CSCI 343 — Trying a little SQL


This will be a short lab. We are trying to get everyone logged into the lab and using at least two different SQL-based database systems. That’s all.

Using the cheat sheet

Start by opening Stephen Scott’s (My)SQL Cheat Sheet and finding the commands for creating a tables, inserting rows into a table, and printing all rows from a table. These three commands are CREATE TABLE, INSERT INTO, and SELECT.

Using the terminal

We’ll be using the command line today. Open up a terminal session and get ready to type.

Using SQLite

Take a look at the web page for the command line shell for SQLite and create a database called lab01 while connected to your home directory. By the way, the command line shell is called sqlite3 ,

Insert some interesting values in your database.

Exit sqlite3 and list your directory. You should see a file named lab01 .

Now restart sqlite3 on the same database and list a few values. Your tables should contain the same values.

sqlite3 stores everything in a file. This is not a client-server system.

Using mySQL

A database and account has been created for you on the department’s MySQL server . Your account name is the same as your username. Attach the capital letters “DB” to the end of your username to get the name of your database.

Connect to your MySQL database with the following command:

mysql -u username -h -p usernameDB

Your password was generated using the same algorithm used to generate your initial workstation password. You can look at the UNCA CSCI Username and Password page, if you can’t remember the algorithm.

In many ways, SQL is SQL, but the MySQL Wikibook does have a cheat sheet that lists some of the specialized commands of MySQL.

At this point, go ahead and create a table with values, similar to what you did with SQLite3. Also, use SQL’s select to list some values.

MySQL Workbench

Of course, everyone should use the command line, but there is a graphical interface to MySQL called MySQL Workbench that can be downloaded for Linux, Mac OS X and Windows operating systems.

You should be able to start it from the command line by running the program mysql-workbench. You should also be able to find it in the applications menu.

If you have a personal computer with you, you might also want to try installing it now.

In any case, use MySQL Workbench to connect to your MySQL database and make some changes.

By the way, most Linux distributions continue to use the pre-Oracle GPL version of the workbench.

Protecting the data

It’s back to the command line with SQLite for a minute. You’ll need a partner for this part of the lab. However, you and your partner will continue to both use your own terminal sessions.

Figure out the filename of the your SQLite3 database and share it with your partner. It’s probably something like /home/username/lab01 . Use the sqlite3 program to connect to your partner’s database. You should be able to query (SELECT) but unable to modify (INSERT).

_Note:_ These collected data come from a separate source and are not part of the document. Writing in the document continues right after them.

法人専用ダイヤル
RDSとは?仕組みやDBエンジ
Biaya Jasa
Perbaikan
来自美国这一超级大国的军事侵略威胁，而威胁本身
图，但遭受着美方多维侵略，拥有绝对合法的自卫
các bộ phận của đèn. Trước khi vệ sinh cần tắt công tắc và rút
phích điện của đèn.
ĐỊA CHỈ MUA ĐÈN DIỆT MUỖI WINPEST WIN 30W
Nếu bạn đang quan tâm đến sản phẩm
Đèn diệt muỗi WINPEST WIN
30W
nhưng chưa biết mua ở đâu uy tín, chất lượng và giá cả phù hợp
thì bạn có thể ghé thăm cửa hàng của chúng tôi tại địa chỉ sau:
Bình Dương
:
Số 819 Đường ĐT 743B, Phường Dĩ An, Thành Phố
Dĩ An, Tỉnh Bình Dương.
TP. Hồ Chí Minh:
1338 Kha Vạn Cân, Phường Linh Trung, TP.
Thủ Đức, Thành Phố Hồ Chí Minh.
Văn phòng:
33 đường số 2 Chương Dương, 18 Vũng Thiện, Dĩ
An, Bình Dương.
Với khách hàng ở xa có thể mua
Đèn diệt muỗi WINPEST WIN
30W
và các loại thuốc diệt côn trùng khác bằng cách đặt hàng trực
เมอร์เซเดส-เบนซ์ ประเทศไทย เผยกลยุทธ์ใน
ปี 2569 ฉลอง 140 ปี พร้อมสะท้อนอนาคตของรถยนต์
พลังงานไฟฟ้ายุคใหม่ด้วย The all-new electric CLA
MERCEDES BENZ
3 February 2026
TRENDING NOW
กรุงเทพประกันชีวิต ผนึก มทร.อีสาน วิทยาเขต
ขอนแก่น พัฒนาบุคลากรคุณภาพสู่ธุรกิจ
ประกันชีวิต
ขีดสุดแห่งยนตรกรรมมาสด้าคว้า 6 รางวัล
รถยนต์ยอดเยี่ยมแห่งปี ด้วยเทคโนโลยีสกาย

Now exit sqlite3 and add a little protection to your database. Since SQLite database protection depends solely on your operating system’s file protection mechanism, you’ll need to use the Unix chmod command to change the file permission settings. Look at University of Washington’s tutorial on file permissions to see how to do this.

Set the permissions of your database file so that only you can read the database. (By the way, you can prove you hackitude by using octal numbers to do this.) Have your partner verify that your database is now unreadable.

Next set the permissions of the database file so that everyone can read and write your database. Now have your partner modify your database.

Of course, universally writable files are a bad idea, so undo that last change.

In order to meet the Security-Enhanced Linux requirements of the NSA, most operating systems provide some support for access control lists. If you want to set up your database so that only you and your partner can use it, take a look at Red Hat’s documentation about access control lists. It is not easy to use.

What about MySQL?

MySQL has a more sophisticated system for protecting database access. We’ll save that for a later lab. Also, your database was not create with the GRANT OPTION, so you can’t grant access to others anyway. (See the documentation about the GRANT statement.)